_What you are asked to do_.
Only lines with the string "Identifying" are wanted. Pull them out of the data.

_Extracted entries_.
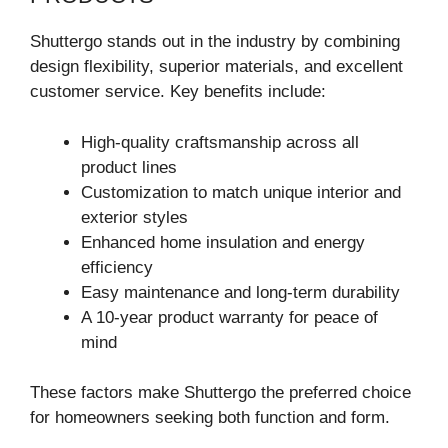
Shuttergo stands out in the industry by combining
design flexibility, superior materials, and excellent
customer service. Key benefits include:
High-quality craftsmanship across all
product lines
Customization to match unique interior and
exterior styles
Enhanced home insulation and energy
efficiency
Easy maintenance and long-term durability
A 10-year product warranty for peace of
mind
These factors make Shuttergo the preferred choice
for homeowners seeking both function and form.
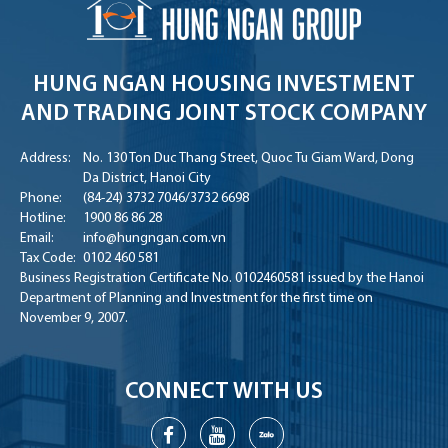
HUNG NGAN HOUSING INVESTMENT
AND TRADING JOINT STOCK COMPANY
Address:
No. 130 Ton Duc Thang Street, Quoc Tu Giam Ward, Dong
Da District, Hanoi City
Phone:
(84-24) 3732 7046
/
3732 6698
Hotline:
1900 86 86 28
Email:
info@hungngan.com.vn
Tax Code:
0102 460 581
Business Registration Certificate No. 0102460581 issued by the Hanoi
Department of Planning and Investment for the first time on
November 9, 2007.
CONNECT WITH US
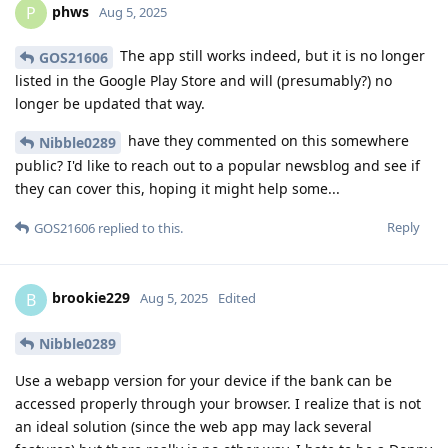
phws
P
Aug 5, 2025
The app still works indeed, but it is no longer
GOS21606
listed in the Google Play Store and will (presumably?) no
longer be updated that way.
have they commented on this somewhere
Nibble0289
public? I'd like to reach out to a popular newsblog and see if
they can cover this, hoping it might help some...
Reply
GOS21606
replied to this.
brookie229
B
Aug 5, 2025
Edited
Nibble0289
Use a webapp version for your device if the bank can be
accessed properly through your browser. I realize that is not
an ideal solution (since the web app may lack several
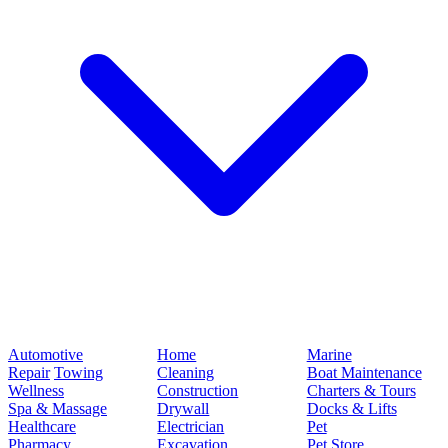
Automotive
Home
Marine
Repair
Towing
Cleaning
Boat Maintenance
Wellness
Construction
Charters & Tours
Spa & Massage
Drywall
Docks & Lifts
Healthcare
Electrician
Pet
Pharmacy
Excavation
Pet Store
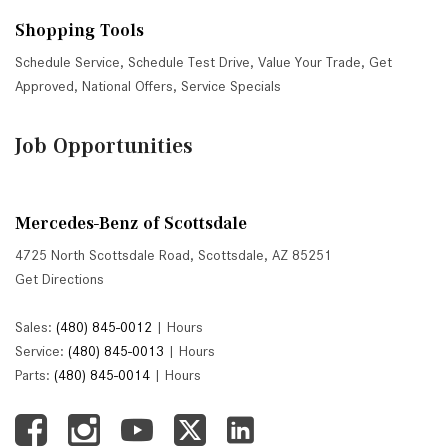
Shopping Tools
Schedule Service
,
Schedule Test Drive
,
Value Your Trade
,
Get
Approved
,
National Offers
,
Service Specials
Job Opportunities
Mercedes-Benz of Scottsdale
4725 North Scottsdale Road, Scottsdale, AZ 85251
Get Directions
Sales:
(480) 845-0012
|
Hours
Service:
(480) 845-0013
|
Hours
Parts:
(480) 845-0014
|
Hours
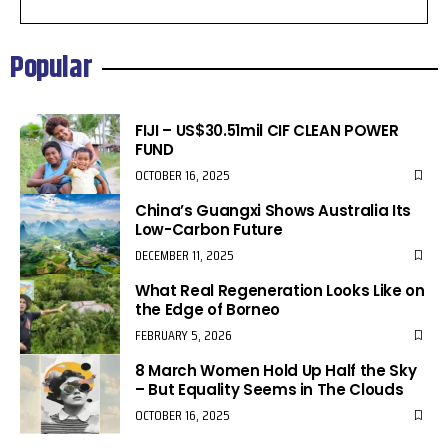
Popular
FIJI – US$30.51mil CIF CLEAN POWER
FUND
OCTOBER 16, 2025
China’s Guangxi Shows Australia Its
Low-Carbon Future
DECEMBER 11, 2025
What Real Regeneration Looks Like on
the Edge of Borneo
FEBRUARY 5, 2026
8 March Women Hold Up Half the Sky
– But Equality Seems in The Clouds
OCTOBER 16, 2025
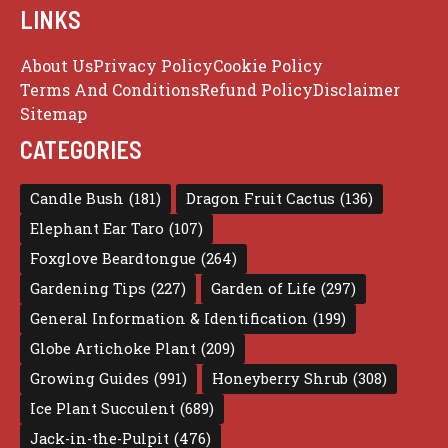
LINKS
About Us
Privacy Policy
Cookie Policy
Terms And Conditions
Refund Policy
Disclaimer
Sitemap
CATEGORIES
Candle Bush
(181)
Dragon Fruit Cactus
(136)
Elephant Ear Taro
(107)
Foxglove Beardtongue
(264)
Gardening Tips
(227)
Garden of Life
(297)
General Information & Identification
(199)
Globe Artichoke Plant
(209)
Growing Guides
(991)
Honeyberry Shrub
(308)
Ice Plant Succulent
(689)
Jack-in-the-Pulpit
(476)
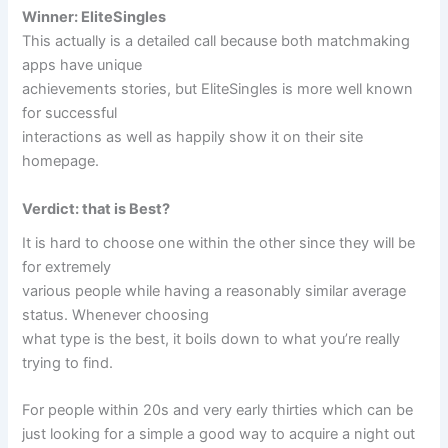
Winner: EliteSingles
This actually is a detailed call because both matchmaking
apps have unique
achievements stories, but EliteSingles is more well known
for successful
interactions as well as happily show it on their site
homepage.
Verdict: that is Best?
It is hard to choose one within the other since they will be
for extremely
various people while having a reasonably similar average
status. Whenever choosing
what type is the best, it boils down to what you’re really
trying to find.
For people within 20s and very early thirties which can be
just looking for a simple a good way to acquire a night out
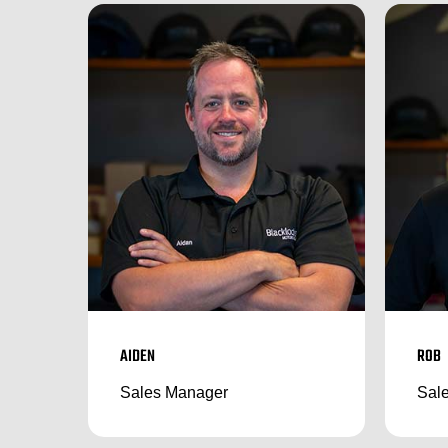
AIDEN
ROB
Sales Manager
Sale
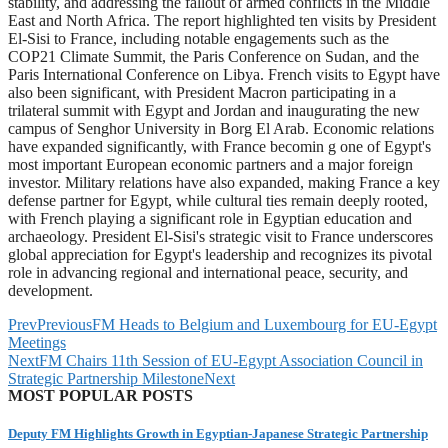
stability, and addressing the fallout of armed conflicts in the Middle
East and North Africa. The report highlighted ten visits by President
El-Sisi to France, including notable engagements such as the
COP21 Climate Summit, the Paris Conference on Sudan, and the
Paris International Conference on Libya. French visits to Egypt have
also been significant, with President Macron participating in a
trilateral summit with Egypt and Jordan and inaugurating the new
campus of Senghor University in Borg El Arab. Economic relations
have expanded significantly, with France becomin g one of Egypt's
most important European economic partners and a major foreign
investor. Military relations have also expanded, making France a key
defense partner for Egypt, while cultural ties remain deeply rooted,
with French playing a significant role in Egyptian education and
archaeology. President El-Sisi's strategic visit to France underscores
global appreciation for Egypt's leadership and recognizes its pivotal
role in advancing regional and international peace, security, and
development.
Prev
Previous
FM Heads to Belgium and Luxembourg for EU-Egypt
Meetings
Next
FM Chairs 11th Session of EU-Egypt Association Council in
Strategic Partnership Milestone
Next
MOST POPULAR POSTS
Deputy FM Highlights Growth in Egyptian-Japanese Strategic Partnership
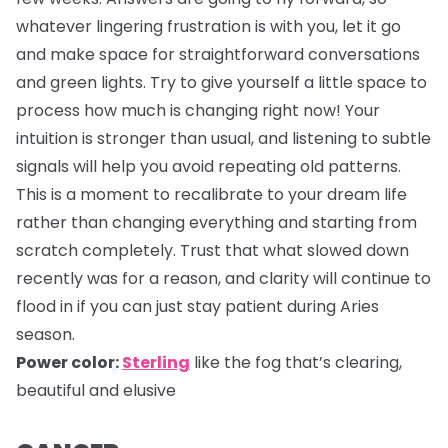
whatever lingering frustration is with you, let it go
and make space for straightforward conversations
and green lights. Try to give yourself a little space to
process how much is changing right now! Your
intuition is stronger than usual, and listening to subtle
signals will help you avoid repeating old patterns.
This is a moment to recalibrate to your dream life
rather than changing everything and starting from
scratch completely. Trust that what slowed down
recently was for a reason, and clarity will continue to
flood in if you can just stay patient during Aries
season.
Power color:
Sterling
like the fog that’s clearing,
beautiful and elusive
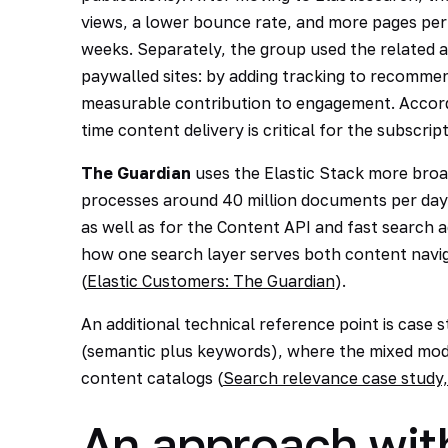
views, a lower bounce rate, and more pages per s
weeks. Separately, the group used the related a
paywalled sites: by adding tracking to recommen
measurable contribution to engagement. Accordin
time content delivery is critical for the subscrip
The Guardian
uses the Elastic Stack more broa
processes around 40 million documents per day 
as well as for the Content API and fast search a
how one search layer serves both content navig
(
Elastic Customers: The Guardian
).
An additional technical reference point is case
(semantic plus keywords), where the mixed mode
content catalogs (
Search relevance case stud
An approach wit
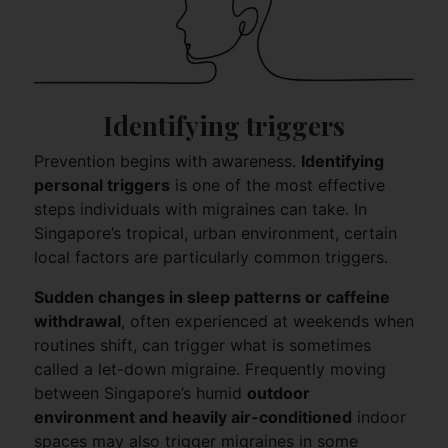
Identifying triggers
Prevention begins with awareness.
Identifying
personal triggers
is one of the most effective
steps individuals with migraines can take. In
Singapore’s tropical, urban environment, certain
local factors are particularly common triggers.
Sudden changes in sleep patterns or caffeine
withdrawal
, often experienced at weekends when
routines shift, can trigger what is sometimes
called a let-down migraine. Frequently moving
between Singapore’s humid
outdoor
environment and heavily air-conditioned
indoor
spaces may also trigger migraines in some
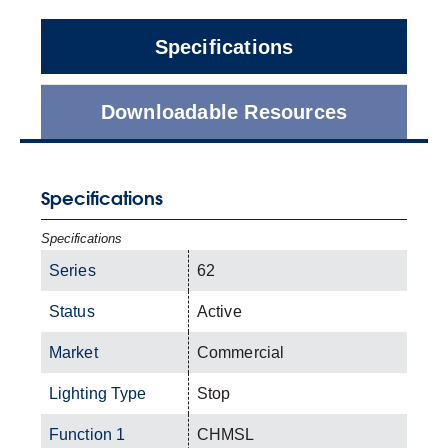
Specifications
Downloadable Resources
Specifications
Specifications
Series
62
Status
Active
Market
Commercial
Lighting Type
Stop
Function 1
CHMSL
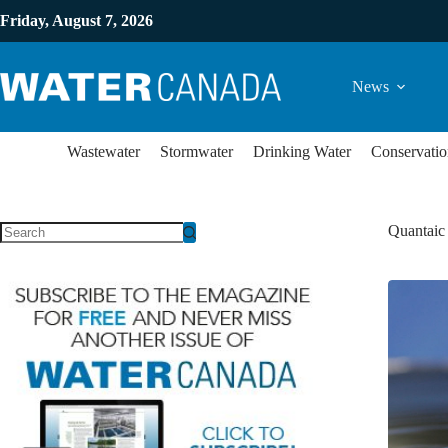
Friday, August 7, 2026
News
Wastewater
Stormwater
Drinking Water
Conservatio
Quantaic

_Your solution_.
Identifying triggers
Identifying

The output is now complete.